## Work item
Every record that follows must be duplicated exactly, with images left out.

## Data to use
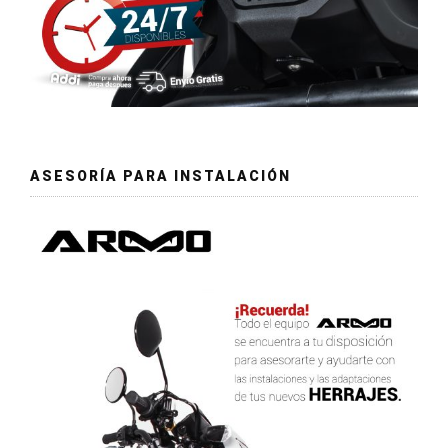
ASESORÍA PARA INSTALACIÓN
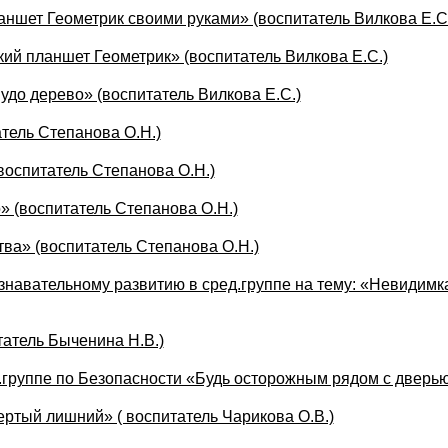
ншет Геометрик своими руками» (воспитатель Вилкова Е.С
ий планшет Геометрик» (воспитатель Вилкова Е.С.)
удо дерево» (воспитатель Вилкова Е.С.)
тель Степанова О.Н.)
воспитатель Степанова О.Н.)
» (воспитатель Степанова О.Н.)
ва» (воспитатель Степанова О.Н.)
знавательному развитию в сред.группе на тему: «Невидимк
атель Быченина Н.В.)
д.группе по Безопасности «Будь осторожным рядом с дверью
ртый лишний» ( воспитатель Чарикова О.В.)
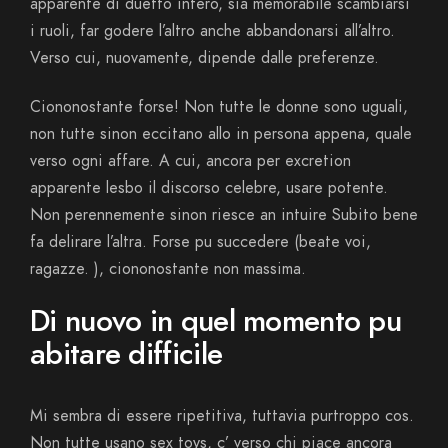
apparente di duetto intero, sia memorabile scambiarsi
i ruoli, far godere l’altro anche abbandonarsi all’altro.
Verso cui, nuovamente, dipende dalle preferenze.
Ciononostante forse! Non tutte le donne sono uguali,
non tutte sinon eccitano allo in persona appena, quale
verso ogni affare. A cui, ancora per excretion
apparente lesbo il discorso celebre, usare potente.
Non perennemente sinon riesce an intuire Subito bene
fa delirare l’altra. Forse pu succedere (beate voi,
ragazze. ), ciononostante non massima.
Di nuovo in quel momento pu
abitare difficile
Mi sembra di essere ripetitiva, tuttavia purtroppo cos.
Non tutte usano sex toys, c’ verso chi piace ancora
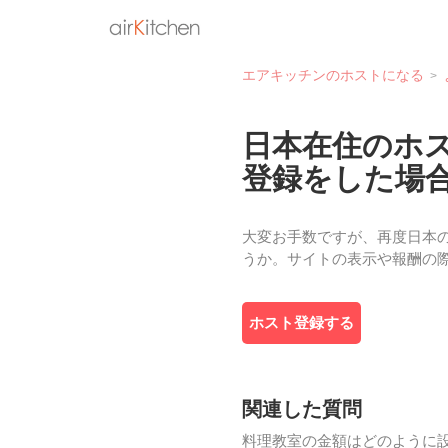
エアキッチンのホストになる
日本在住のホ
登録をした場
大変お手数ですが、再度日本のエアキッチ
うか。サイトの表示や報酬の
ホスト登録する
関連した質問
料理教室の金額はどのように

## Output of the task
ASESORÍA PARA INSTALACIÓN
ншет Геометрик своими руками» (воспитатель Вилкова Е.С
ий планшет Геометрик» (воспитатель Вилкова Е.С.)
удо дерево» (воспитатель Вилкова Е.С.)
тель Степанова О.Н.)
воспитатель Степанова О.Н.)
» (воспитатель Степанова О.Н.)
ва» (воспитатель Степанова О.Н.)
знавательному развитию в сред.группе на тему: «Невидимк
атель Быченина Н.В.)
д.группе по Безопасности «Будь осторожным рядом с дверью
ртый лишний» ( воспитатель Чарикова О.В.)
apparente di duetto intero, sia memorabile scambiarsi
i ruoli, far godere l’altro anche abbandonarsi all’altro.
Verso cui, nuovamente, dipende dalle preferenze.
Ciononostante forse! Non tutte le donne sono uguali,
non tutte sinon eccitano allo in persona appena, quale
verso ogni affare. A cui, ancora per excretion
apparente lesbo il discorso celebre, usare potente.
Non perennemente sinon riesce an intuire Subito bene
fa delirare l’altra. Forse pu succedere (beate voi,
ragazze. ), ciononostante non massima.
Di nuovo in quel momento pu
abitare difficile
Mi sembra di essere ripetitiva, tuttavia purtroppo cos.
Non tutte usano sex toys, c’ verso chi piace ancora
エアキッチンのホストになる
日本在住のホ
登録をした場
大変お手数ですが、再度日本のエアキッチ
うか。サイトの表示や報酬の
ホスト登録する
関連した質問
料理教室の金額はどのように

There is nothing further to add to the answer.